|Dyer, C - MONSANTO CO.|
|Touchette, K - UNIVERSITY OF MISSOURI|
|Allee, G - UNIVERSITY OF MISSOURI|
Submitted to: Animal Science Progress Report
Publication Type: Other
Publication Acceptance Date: October 27, 2000
Publication Date: N/A
Technical Abstract: This is the first study of porcine acid-labile subunit (ALS) expression in neonatal pigs. Reverse-transcription PCR (RT-PCR) was used to produce a partial cDNA clone of porcine ALS. The porcine cDNA was found to share 84% sequence identity with human ALS. The ALS cDNA clone was used to produce a probe to monitor levels of ALS mRNA in liver tissues. Northern blot analysis of porcine liver RNA revealed a solitary transcript of 2.5 kb. Following confirmation of the probe specificity, slot-blot analysis was used to determine hepatic mRNA levels. Two-week-old barrows were either cross-fostered to a sow (n = 8) or weaned onto a phase 1 diet (n =8). Piglets were allocated such that two size groups were equivalently represented in each experimental group (small, 7.7-9.5 lb and large, 10.2-12.5 lb).

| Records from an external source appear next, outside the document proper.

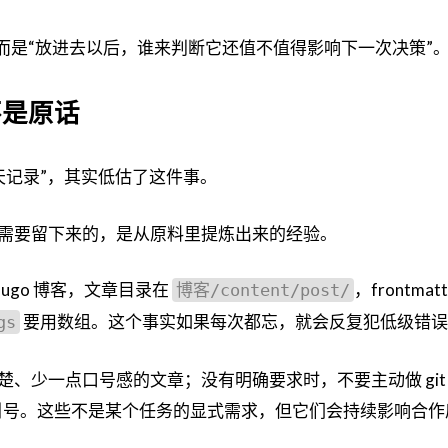
而是“放进去以后，谁来判断它还值不值得影响下一次决策”
不是原话
存聊天记录”，其实低估了这件事。
需要留下来的，是从原料里提炼出来的经验。
 Hugo 博客，文章目录在
，frontmatt
博客/content/post/
要用数组。这个事实如果每次都忘，就会反复犯低级错误
gs
、少一点口号感的文章；没有明确要求时，不要主动做 git
加引号。这些不是某个任务的显式需求，但它们会持续影响合作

Animals were weighed daily and sacrificed 4 d after weaning for blood and tissue collection. Weaning produced the expected growth lag (P < .0001) and accompanying suppression of serum IGF-1 concentrations (P .0001). Weaning did not affect IGF-1, IGFBP-3, or ALS mRNA expression; however, large pigs had significantly greater levels of liver ALS mRNA than small pigs (P = .0003). Hepatic ALS expression was also significantly correlated with growth in an additional group of 2-wk-old nursing gilts (r = .73, P = .0008, n = 16).